(Page-level text extractions)
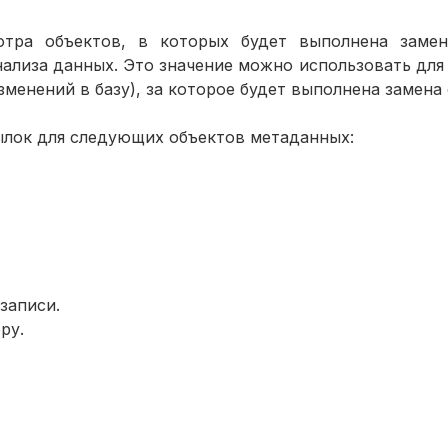
отра объектов, в которых будет выполнена замен
ализа данных. Это значение можно использовать для
зменений в базу), за которое будет выполнена замена 
ылок для следующих объектов метаданных:
записи.
ру.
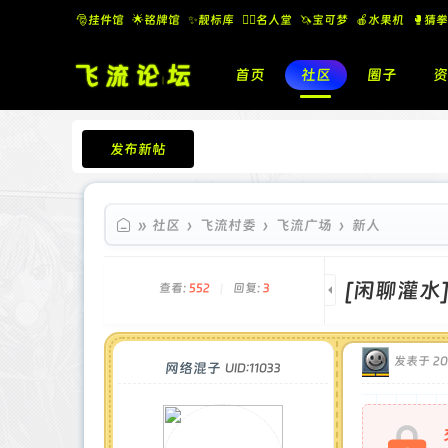
🎅挂件馆
🌟铭牌馆
✨️靓标库
🧚‍♂️名人堂
🦄宝可梦
🍎水果机
🥊猜拳
首页
社区
圈子
资
发布新帖
飞流论坛
»
社区
›
飞流村委
›
飞流广场
›
新人
[闲聊灌水
查看:
552
|
回复:
3
发表于 202
网络混子
UID:11033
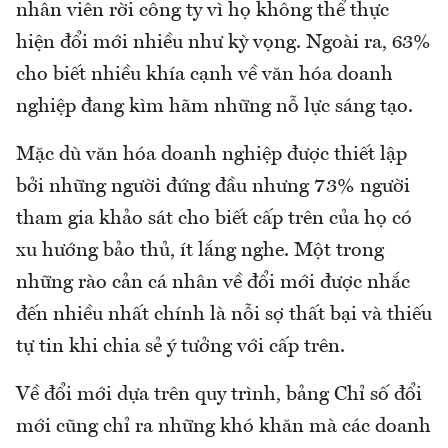
nhân viên rời công ty vì họ không thể thực
hiện đổi mới nhiều như kỳ vọng. Ngoài ra, 63%
cho biết nhiều khía cạnh về văn hóa doanh
nghiệp đang kìm hãm những nỗ lực sáng tạo.
Mặc dù văn hóa doanh nghiệp được thiết lập
bởi những người đứng đầu nhưng 73% người
tham gia khảo sát cho biết cấp trên của họ có
xu hướng bảo thủ, ít lắng nghe. Một trong
những rào cản cá nhân về đổi mới được nhắc
đến nhiều nhất chính là nỗi sợ thất bại và thiếu
tự tin khi chia sẻ ý tưởng với cấp trên.
Về đổi mới dựa trên quy trình, bảng Chỉ số đổi
mới cũng chỉ ra những khó khăn mà các doanh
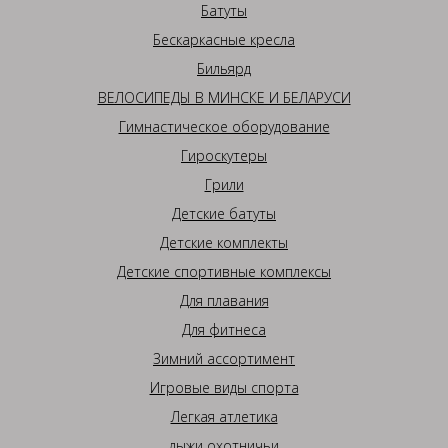
Батуты
Бескаркасные кресла
Бильярд
ВЕЛОСИПЕДЫ В МИНСКЕ И БЕЛАРУСИ
Гимнастическое оборудование
Гироскутеры
Грили
Детские батуты
Детские комплекты
Детские спортивные комплексы
Для плавания
Для фитнеса
Зимний ассортимент
Игровые виды спорта
Легкая атлетика
лыжи охотничьи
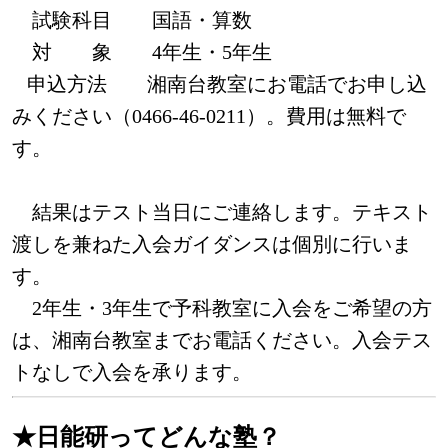
試験科目 国語・算数
対 象 4年生・5年生
申込方法 湘南台教室にお電話でお申し込
みください（0466-46-0211）。費用は無料で
す。
結果はテスト当日にご連絡します。テキスト
渡しを兼ねた入会ガイダンスは個別に行いま
す。
2年生・3年生で予科教室に入会をご希望の方
は、湘南台教室までお電話ください。入会テス
トなしで入会を承ります。
★日能研ってどんな塾？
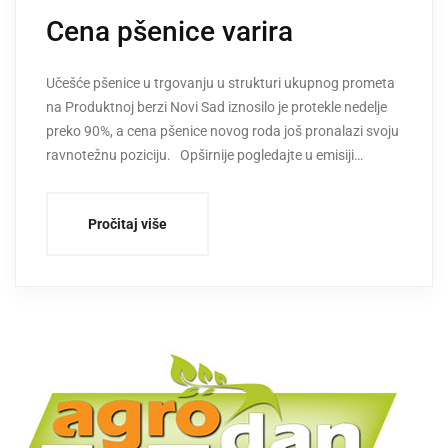
Cena pšenice varira
Učešće pšenice u trgovanju u strukturi ukupnog prometa
na Produktnoj berzi Novi Sad iznosilo je protekle nedelje
preko 90%, a cena pšenice novog roda još pronalazi svoju
ravnotežnu poziciju. Opširnije pogledajte u emisiji…
Pročitaj više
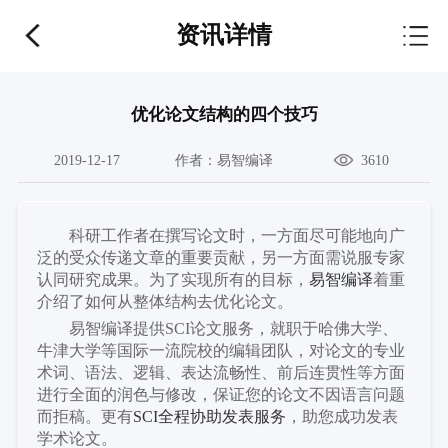
资讯详情
优化论文结构的四个技巧
2019-12-17
作者：
易智编译
3610
科研工作者在撰写论文时
，一方面尽可能地向广
泛的受众传递文章的重要贡献，另一方面
需
说服专家
认同研究成果。为了实现所有的目标，
易智编译
着重
介绍了如何从整体结构去优化论文。
易智编译提供
SCI论文服务，就职于哈佛大学、
牛津大学等国际一流院校的编辑团队，对论文的专业
术词、语法、逻辑、表达流畅性、前后连贯性等方面
进行全面的润色与修改，保证您的论文不因语言问题
而拒稿。更有
SCI全程协助发表服务
，助您成功发表
学术论文。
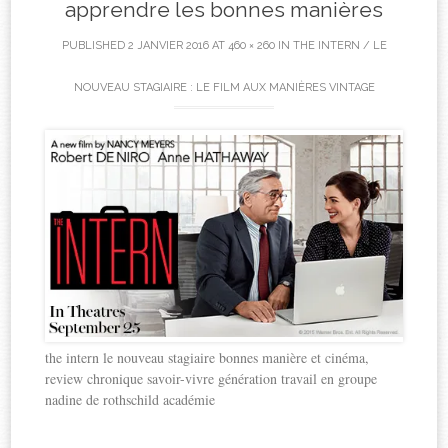
apprendre les bonnes manières
PUBLISHED
2 JANVIER 2016
AT
460 × 260
IN
THE INTERN / LE
NOUVEAU STAGIAIRE : LE FILM AUX MANIÈRES VINTAGE
the intern le nouveau stagiaire bonnes manière et cinéma,
review chronique savoir-vivre génération travail en groupe
nadine de rothschild académie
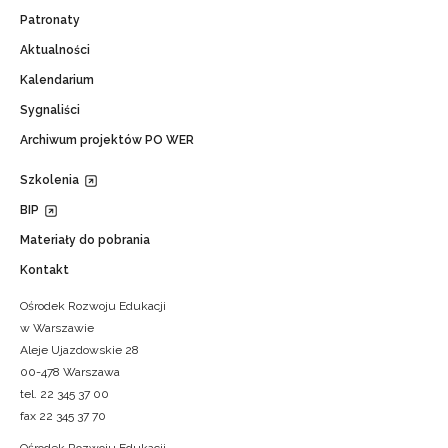
Patronaty
Aktualności
Kalendarium
Sygnaliści
Archiwum projektów PO WER
Szkolenia
BIP
Materiały do pobrania
Kontakt
Ośrodek Rozwoju Edukacji
w Warszawie
Aleje Ujazdowskie 28
00-478 Warszawa
tel. 22 345 37 00
fax 22 345 37 70
Ośrodek Rozwoju Edukacji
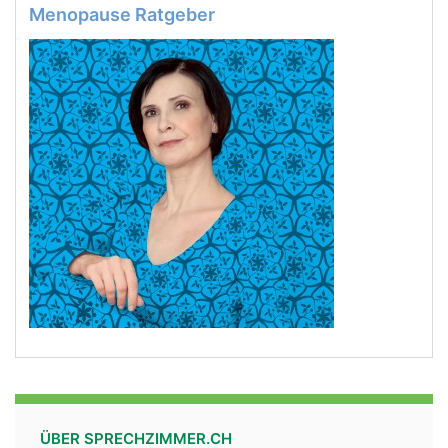
Menopause Ratgeber
ÜBER SPRECHZIMMER.CH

# WORK INSTRUCTION:
A single number is the whole answer: the tally of lines in the entries that hold "doanh".

# PROBLEM SOLUTION:
3